その点あなたはデメリットだらけな分、最強の一角になったわよ、ね~、キ~リちゃん♪」
 
 キリちゃんは腰に下げていた袋に入っていた火打石を神様に投げつけた。神様は顔面に飛んできた石を首を軽く動かし、簡単に避けてしまう。

「その名で呼ぶな。許可した覚えはない。」

「やーん!怖ーい♪長い付き合いなのに優しくして~♪」
 挑発するように言う神様。

「・・・待って、待ってください・・・」
 ショックが抜けきらない顔で割り込むアーカイブさん。

「あーごめんね。失敗作ちゃん。それで何だっけ?」

「いい加減、私たちを解放してくださいませんか?」

「やでーす♪」

「あなたは!・・・あなたは賭け事とスリルを好むとお聞きしました。
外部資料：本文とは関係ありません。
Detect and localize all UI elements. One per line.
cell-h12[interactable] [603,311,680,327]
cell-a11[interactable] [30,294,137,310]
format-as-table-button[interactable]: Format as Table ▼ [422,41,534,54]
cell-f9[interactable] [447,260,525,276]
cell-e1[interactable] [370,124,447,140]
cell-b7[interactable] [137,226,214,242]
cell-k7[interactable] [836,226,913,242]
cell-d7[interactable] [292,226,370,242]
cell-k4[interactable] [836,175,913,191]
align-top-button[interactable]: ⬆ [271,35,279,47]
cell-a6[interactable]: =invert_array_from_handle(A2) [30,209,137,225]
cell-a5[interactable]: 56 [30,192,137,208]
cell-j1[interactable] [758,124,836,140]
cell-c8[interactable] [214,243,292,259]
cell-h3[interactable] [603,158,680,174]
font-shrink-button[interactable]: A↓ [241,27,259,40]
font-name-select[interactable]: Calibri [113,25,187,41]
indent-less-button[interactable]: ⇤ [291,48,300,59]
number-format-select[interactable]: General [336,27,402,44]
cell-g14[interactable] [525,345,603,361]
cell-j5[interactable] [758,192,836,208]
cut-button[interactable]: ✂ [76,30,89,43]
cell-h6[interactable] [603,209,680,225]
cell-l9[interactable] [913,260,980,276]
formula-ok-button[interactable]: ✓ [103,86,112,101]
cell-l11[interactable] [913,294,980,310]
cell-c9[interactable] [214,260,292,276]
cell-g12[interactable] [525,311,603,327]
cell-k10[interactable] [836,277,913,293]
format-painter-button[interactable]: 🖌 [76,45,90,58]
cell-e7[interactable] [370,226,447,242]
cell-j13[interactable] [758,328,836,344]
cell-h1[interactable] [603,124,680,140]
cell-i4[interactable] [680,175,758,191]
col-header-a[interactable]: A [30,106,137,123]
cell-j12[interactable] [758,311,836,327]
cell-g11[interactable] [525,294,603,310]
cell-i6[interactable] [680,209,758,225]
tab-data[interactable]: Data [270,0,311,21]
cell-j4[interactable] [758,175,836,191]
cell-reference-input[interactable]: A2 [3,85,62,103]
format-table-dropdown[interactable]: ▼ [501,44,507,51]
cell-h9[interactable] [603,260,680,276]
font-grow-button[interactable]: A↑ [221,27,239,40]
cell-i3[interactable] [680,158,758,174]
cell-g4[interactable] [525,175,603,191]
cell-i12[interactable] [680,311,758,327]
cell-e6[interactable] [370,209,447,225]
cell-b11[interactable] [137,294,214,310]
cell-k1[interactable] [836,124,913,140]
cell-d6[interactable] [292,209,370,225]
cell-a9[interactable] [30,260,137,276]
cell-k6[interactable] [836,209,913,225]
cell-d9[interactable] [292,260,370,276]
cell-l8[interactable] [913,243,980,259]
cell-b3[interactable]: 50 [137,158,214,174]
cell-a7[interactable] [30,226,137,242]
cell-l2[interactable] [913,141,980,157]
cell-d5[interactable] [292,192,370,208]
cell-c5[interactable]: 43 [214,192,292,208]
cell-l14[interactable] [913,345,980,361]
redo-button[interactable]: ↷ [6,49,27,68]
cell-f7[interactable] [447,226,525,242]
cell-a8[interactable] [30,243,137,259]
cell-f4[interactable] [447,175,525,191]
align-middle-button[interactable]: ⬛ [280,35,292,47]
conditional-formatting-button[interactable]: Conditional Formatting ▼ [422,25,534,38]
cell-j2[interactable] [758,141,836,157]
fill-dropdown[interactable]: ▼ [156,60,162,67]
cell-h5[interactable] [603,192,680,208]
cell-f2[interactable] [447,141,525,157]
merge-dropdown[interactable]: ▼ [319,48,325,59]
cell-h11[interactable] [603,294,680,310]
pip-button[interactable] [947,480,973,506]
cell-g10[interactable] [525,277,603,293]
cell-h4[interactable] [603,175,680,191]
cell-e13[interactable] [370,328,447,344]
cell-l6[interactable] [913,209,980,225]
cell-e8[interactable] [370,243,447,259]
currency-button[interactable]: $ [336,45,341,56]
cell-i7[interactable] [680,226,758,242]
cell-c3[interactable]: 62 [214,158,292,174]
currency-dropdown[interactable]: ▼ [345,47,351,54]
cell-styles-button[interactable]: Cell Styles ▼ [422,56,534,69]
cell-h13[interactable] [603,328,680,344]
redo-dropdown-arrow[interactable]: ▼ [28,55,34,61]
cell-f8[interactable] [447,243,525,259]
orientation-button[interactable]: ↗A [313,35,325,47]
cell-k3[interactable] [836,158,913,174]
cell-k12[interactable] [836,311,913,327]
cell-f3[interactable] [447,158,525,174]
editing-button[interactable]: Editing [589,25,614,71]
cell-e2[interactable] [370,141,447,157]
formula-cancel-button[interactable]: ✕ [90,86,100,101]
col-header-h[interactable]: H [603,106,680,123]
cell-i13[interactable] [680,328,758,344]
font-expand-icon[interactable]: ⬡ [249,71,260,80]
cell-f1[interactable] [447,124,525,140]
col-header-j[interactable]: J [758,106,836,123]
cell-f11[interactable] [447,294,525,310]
」

「違いないわね~。」

「でしたら!私と賭けをして私が勝ったら皆を解放してくれませんか!?」

「それはね~無理かな~。」

「どうして!!!」

「私が”ここ”を運営してるわけじゃないのよ~。そんな事できないわ。どっちかって言うと運営側じゃなくて客側?なわけ。だからこの塔を勝手に作ったのもバレたら怒られちゃうわ~。まー、皆は私がやったって分かったら『またか・・・またあいつか』で済むと思うけど・・・」
 目を泳がせながらそう言う神様。何だか神様同士で、この天秤の神様がどういう風に思われているのか立ち位置が透けて見えそうだった。

 自身の思惑が外れ、愕然とし俯くアーカイブさん。しかし次の瞬間、顔を挙げ神様に向かって手をかざす。すると地面から無数にツタが生えてきて神様を絡めとった。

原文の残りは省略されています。